* [WORK ITEM] The result should be the listing below restated word for word, with images left out.

== Segment start ==

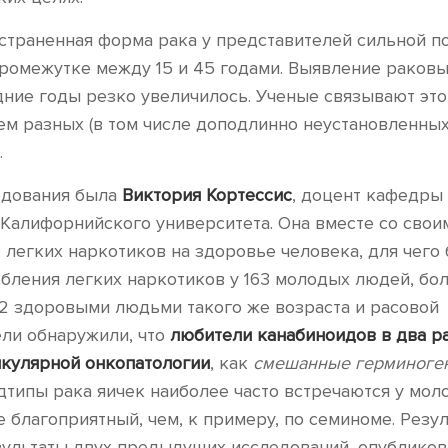
остраненная форма рака у представителей сильной 
ромежутке между 15 и 45 годами. Выявление раковы
дние годы резко увеличилось. Ученые связывают это
м разных (в том числе доподлинно неустановленных
.
едования была
Виктория Кортессис
, доцент кафедры
алифорнийского университета. Она вместе со свои
 легких наркотиков на здоровье человека, для чего
бления легких наркотиков у 163 молодых людей, бо
92 здоровыми людьми такого же возраста и расовой
ли обнаружили, что
любители канабиноидов в два р
икулярной онкопатологии
, как
смешанные герминоге
одтипы рака яичек наиболее часто встречаются у мол
 благоприятный, чем, к примеру, по семиноме. Резул
зультаты двух предыдущих исследований, опубликов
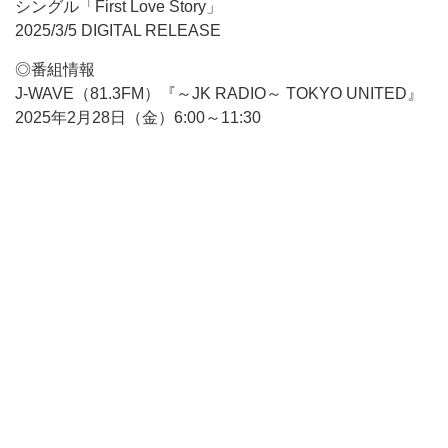
シングル「First Love Story」
2025/3/5 DIGITAL RELEASE
◎番組情報
J-WAVE（81.3FM）『～JK RADIO～ TOKYO UNITED』
2025年2月28日（金）6:00～11:30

== Segment end ==

* [EXPECTED ANSWER]
остраненная форма рака у представителей сильной 
ромежутке между 15 и 45 годами. Выявление раковы
дние годы резко увеличилось. Ученые связывают это
м разных (в том числе доподлинно неустановленных
.
едования была
Виктория Кортессис
, доцент кафедры
алифорнийского университета. Она вместе со свои
 легких наркотиков на здоровье человека, для чего
бления легких наркотиков у 163 молодых людей, бо
92 здоровыми людьми такого же возраста и расовой
ли обнаружили, что
любители канабиноидов в два р
икулярной онкопатологии
, как
смешанные герминоге
одтипы рака яичек наиболее часто встречаются у мол
 благоприятный, чем, к примеру, по семиноме. Резул
зультаты двух предыдущих исследований, опубликов
シングル「First Love Story」
2025/3/5 DIGITAL RELEASE
◎番組情報
J-WAVE（81.3FM）『～JK RADIO～ TOKYO UNITED』
2025年2月28日（金）6:00～11:30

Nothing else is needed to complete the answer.